Jan 02 2009
Deciding on your future
As a woman, we have a lot of decisions to make. Throughout our lives we battle with the decision of who to have friendships with and who to leave behind. We wait with baited breath on what our future will behold. When we will get married? Who will fall in love with us? Who will we fall in love with?
So far ladies, it hasn’t changed. It hasn’t stopped. There are decisions that we are required to make in our lives that will contribute to the paths we will take. Example? You choose to go to college across the country because of its excellent academic program. Perhaps your plan is just to go to school there and then move back home- ar atleast closer to where home was, and work. But….it can change your path for you- because of where it is located. Think about the fact that you are now located on the other side of the world and the change of scenery has captured your heart. Perhaps you have decided to stay- because after 4 years, you know the area and love the weather. Your choice has helped to curve your plan and your path.
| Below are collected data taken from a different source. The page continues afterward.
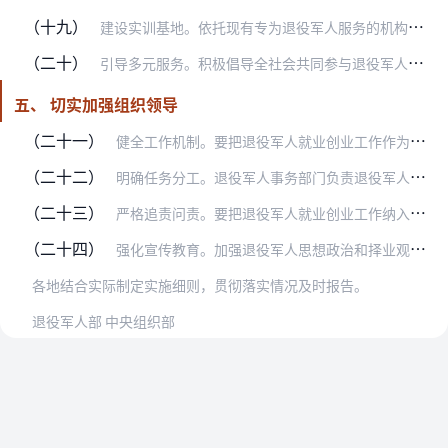
（十九）
建设实训基地。依托现有专为退役军人服务的机构，按照分级分类管理原则，加快建立优势互补、资源共享、专为退役军人服务的区域化实训基地，将其纳入国家政策支持范围，给予…
（二十）
引导多元服务。积极倡导全社会共同参与退役军人就业创业，把政府提供公共服务、社会力量补充服务、退役军人自我服务结合起来，支持为退役军人就业创业服务的社会组织依法开…
五、 切实加强组织领导
（二十一）
健全工作机制。要把退役军人就业创业工作作为一项政治任务摆上重要议事日程，健全工作机制，统筹协调、组织指导退役军人就业创业工作，重点做好研究制定政策、拟定实施方案…
（二十二）
明确任务分工。退役军人事务部门负责退役军人就业创业的组织协调、宣传发动、监督考评等工作。教育部门负责推荐并指导所属教育培训机构做好招生录取、教学管理、就业推荐等…
（二十三）
严格追责问责。要把退役军人就业创业工作纳入年度绩效考核内容，加强监督检查，严格追踪问效，确保政策落实落地。对在中央政策之外增设条件、提高门槛的，坚决予以清理和纠…
（二十四）
强化宣传教育。加强退役军人思想政治和择业观念教育，帮助他们尽快实现角色转换，顺利融入社会，退役不褪色、退伍不褪志，继续保持发扬人民军队的光荣传统和优良作风，在社…
各地结合实际制定实施细则，贯彻落实情况及时报告。
退役军人部 中央组织部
Now, focusing on marriage. You choose to date a guy. You end up falling in love with him. You chose to date him, but did not choose to fall in love with him. (I do not believe you can choose to fall in love). Now you have to decide what to do. Will you say yes if he asks you to marry him? Will you say you are not ready? It is your choice. But your choice will have consequences either way. When I say consequences, I am not using the word in a negative manner. Each decision you make has natural consequences. In this case, if you choose to say yes, the natural consequence is that you will be married (unless you change your mind later). If you chose to say no you will a) hurt him b) more than likely not be asked again. Natural consequences.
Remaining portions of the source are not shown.